# AIM OF THE EXERCISE
Copy, from the entries below, each line where the word "interactable" can be found.

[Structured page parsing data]
_____

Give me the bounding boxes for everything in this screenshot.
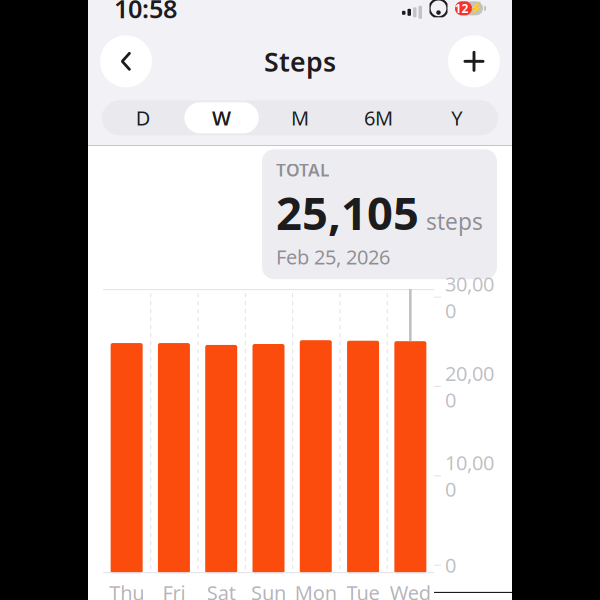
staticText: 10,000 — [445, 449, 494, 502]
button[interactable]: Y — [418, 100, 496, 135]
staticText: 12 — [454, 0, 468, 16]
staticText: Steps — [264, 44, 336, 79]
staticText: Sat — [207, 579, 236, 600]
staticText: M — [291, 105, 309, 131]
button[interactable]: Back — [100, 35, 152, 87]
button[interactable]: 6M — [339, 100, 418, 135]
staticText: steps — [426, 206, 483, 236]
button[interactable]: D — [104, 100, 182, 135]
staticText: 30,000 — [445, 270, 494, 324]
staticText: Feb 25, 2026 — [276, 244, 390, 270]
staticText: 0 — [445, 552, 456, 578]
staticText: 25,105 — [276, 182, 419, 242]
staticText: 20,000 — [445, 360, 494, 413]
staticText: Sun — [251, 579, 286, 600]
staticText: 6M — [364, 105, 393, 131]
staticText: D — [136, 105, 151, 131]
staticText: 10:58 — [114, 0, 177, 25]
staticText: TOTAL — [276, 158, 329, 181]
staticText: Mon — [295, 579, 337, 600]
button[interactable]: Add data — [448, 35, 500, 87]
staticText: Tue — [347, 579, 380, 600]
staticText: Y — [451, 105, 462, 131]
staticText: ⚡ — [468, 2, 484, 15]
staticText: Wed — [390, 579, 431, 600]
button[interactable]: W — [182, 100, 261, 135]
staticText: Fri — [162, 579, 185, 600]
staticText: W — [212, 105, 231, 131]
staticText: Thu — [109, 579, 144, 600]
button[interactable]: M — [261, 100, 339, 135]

_____

# EXERCISE SOLUTION
button[interactable]: Y — [418, 100, 496, 135]
button[interactable]: Back — [100, 35, 152, 87]
button[interactable]: 6M — [339, 100, 418, 135]
button[interactable]: D — [104, 100, 182, 135]
button[interactable]: Add data — [448, 35, 500, 87]
button[interactable]: W — [182, 100, 261, 135]
button[interactable]: M — [261, 100, 339, 135]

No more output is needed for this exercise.